Data for analysis
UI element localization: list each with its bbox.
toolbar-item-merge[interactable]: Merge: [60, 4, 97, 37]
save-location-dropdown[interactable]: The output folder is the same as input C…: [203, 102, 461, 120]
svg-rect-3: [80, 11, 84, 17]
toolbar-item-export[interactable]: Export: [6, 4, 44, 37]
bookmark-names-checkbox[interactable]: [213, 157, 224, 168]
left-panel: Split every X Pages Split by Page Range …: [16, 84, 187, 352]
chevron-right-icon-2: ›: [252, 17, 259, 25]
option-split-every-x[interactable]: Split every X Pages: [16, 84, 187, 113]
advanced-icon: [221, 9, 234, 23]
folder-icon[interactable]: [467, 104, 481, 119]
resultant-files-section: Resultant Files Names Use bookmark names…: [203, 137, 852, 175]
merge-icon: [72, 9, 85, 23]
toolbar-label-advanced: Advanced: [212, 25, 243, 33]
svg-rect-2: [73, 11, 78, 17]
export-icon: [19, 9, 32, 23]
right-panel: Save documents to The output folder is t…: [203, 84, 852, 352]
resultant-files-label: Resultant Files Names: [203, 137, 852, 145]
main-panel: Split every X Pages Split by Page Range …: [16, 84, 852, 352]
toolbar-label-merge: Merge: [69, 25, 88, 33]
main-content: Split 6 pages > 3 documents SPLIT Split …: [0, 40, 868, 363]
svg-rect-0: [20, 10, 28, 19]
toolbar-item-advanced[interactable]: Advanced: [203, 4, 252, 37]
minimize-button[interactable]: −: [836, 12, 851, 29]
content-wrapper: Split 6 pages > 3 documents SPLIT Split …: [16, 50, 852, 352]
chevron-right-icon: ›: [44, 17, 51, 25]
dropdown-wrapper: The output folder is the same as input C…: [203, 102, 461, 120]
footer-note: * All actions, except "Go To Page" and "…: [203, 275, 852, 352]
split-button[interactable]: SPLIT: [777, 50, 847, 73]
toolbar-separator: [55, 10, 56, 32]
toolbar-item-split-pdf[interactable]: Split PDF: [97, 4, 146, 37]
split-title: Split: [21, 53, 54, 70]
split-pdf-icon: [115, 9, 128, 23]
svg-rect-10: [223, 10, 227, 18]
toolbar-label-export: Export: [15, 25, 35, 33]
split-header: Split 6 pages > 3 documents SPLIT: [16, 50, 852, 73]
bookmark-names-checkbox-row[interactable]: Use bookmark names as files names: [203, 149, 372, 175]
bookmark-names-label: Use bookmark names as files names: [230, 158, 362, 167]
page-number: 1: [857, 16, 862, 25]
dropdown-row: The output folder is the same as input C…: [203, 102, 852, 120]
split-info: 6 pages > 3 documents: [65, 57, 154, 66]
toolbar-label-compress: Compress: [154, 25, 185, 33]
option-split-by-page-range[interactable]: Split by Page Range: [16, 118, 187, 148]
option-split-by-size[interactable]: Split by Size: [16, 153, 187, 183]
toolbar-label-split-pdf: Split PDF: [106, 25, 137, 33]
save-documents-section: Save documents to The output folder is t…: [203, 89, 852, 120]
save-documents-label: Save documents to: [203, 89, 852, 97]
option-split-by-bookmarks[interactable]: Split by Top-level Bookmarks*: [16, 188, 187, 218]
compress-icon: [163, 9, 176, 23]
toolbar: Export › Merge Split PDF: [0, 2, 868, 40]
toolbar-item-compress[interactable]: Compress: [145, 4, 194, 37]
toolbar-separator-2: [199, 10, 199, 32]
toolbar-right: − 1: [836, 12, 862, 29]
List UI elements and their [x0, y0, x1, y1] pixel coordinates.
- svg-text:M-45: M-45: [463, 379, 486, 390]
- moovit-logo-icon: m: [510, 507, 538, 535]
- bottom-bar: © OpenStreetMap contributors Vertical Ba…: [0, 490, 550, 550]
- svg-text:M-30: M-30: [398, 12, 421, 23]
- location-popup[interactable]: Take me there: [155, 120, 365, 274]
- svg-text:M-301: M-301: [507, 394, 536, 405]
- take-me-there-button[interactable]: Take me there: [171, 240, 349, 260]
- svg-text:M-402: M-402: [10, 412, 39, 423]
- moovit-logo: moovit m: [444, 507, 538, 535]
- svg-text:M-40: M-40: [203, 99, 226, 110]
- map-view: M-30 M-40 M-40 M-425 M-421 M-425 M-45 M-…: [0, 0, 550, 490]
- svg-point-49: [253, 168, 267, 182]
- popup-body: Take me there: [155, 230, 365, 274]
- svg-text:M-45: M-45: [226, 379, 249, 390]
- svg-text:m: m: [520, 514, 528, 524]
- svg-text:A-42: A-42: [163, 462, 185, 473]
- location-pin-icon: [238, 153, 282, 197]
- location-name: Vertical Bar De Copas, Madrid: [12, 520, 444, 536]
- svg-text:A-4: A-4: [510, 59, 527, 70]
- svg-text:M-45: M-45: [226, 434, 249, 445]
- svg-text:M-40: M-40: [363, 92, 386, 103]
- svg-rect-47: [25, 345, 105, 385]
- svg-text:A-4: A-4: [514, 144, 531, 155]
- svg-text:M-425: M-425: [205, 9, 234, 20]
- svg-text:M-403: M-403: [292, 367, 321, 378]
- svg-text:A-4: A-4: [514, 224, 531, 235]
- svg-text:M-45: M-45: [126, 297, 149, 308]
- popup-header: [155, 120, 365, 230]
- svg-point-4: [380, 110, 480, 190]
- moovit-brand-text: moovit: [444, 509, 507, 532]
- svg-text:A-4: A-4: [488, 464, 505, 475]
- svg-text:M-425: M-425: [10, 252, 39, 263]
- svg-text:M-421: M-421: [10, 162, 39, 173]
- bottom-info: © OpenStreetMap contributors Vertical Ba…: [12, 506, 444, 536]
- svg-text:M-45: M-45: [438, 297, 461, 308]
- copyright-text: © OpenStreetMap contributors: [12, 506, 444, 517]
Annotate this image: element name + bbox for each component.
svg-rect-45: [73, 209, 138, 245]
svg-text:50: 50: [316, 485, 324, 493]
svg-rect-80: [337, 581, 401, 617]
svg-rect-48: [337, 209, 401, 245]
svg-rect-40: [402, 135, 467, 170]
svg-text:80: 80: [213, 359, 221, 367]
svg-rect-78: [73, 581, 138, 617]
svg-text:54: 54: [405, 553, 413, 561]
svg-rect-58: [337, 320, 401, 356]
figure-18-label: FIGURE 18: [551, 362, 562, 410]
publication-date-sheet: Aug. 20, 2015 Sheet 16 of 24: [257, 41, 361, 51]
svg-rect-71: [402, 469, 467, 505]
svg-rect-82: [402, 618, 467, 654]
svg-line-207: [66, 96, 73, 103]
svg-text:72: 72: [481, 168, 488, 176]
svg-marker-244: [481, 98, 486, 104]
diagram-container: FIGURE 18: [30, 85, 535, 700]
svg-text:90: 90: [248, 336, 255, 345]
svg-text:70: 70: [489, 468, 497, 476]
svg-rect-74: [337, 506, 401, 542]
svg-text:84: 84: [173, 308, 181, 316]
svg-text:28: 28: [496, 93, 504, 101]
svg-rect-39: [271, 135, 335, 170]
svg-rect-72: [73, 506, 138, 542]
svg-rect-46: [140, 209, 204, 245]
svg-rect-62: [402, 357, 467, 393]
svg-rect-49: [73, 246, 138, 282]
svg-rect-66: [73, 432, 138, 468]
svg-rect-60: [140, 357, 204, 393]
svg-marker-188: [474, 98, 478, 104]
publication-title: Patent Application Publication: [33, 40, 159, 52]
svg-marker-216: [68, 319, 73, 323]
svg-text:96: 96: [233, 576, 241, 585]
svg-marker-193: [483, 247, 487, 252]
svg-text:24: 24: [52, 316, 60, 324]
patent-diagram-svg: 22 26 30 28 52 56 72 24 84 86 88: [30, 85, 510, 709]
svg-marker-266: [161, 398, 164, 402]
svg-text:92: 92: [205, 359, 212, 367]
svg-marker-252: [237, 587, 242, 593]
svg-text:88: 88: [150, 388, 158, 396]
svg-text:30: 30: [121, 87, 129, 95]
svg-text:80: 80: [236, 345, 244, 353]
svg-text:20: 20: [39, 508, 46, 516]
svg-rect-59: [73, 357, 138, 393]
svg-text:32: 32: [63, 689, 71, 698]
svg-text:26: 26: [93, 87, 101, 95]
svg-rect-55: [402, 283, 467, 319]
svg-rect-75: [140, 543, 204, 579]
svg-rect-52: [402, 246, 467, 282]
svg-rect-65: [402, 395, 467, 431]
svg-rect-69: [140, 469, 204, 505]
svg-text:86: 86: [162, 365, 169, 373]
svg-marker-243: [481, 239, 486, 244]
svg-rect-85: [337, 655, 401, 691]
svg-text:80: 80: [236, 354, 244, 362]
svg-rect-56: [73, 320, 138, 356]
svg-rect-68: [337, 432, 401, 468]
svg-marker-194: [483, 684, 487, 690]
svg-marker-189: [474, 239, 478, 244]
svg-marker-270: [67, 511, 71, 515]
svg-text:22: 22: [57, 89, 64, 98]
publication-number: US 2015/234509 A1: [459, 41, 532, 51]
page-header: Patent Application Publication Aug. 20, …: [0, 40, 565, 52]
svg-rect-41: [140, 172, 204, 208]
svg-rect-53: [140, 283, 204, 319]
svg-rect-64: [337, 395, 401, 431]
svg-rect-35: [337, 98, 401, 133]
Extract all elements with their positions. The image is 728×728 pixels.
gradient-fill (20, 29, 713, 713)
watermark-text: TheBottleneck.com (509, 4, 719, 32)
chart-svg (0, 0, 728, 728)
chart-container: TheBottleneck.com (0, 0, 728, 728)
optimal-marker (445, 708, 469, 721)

Exercise description
Exactly the lines from the one with "Extract all elements" through the last line of the listing above must make up your answer.

Answer to this task
Extract all elements with their positions. The image is 728×728 pixels.
gradient-fill (20, 29, 713, 713)
watermark-text: TheBottleneck.com (509, 4, 719, 32)
chart-svg (0, 0, 728, 728)
chart-container: TheBottleneck.com (0, 0, 728, 728)
optimal-marker (445, 708, 469, 721)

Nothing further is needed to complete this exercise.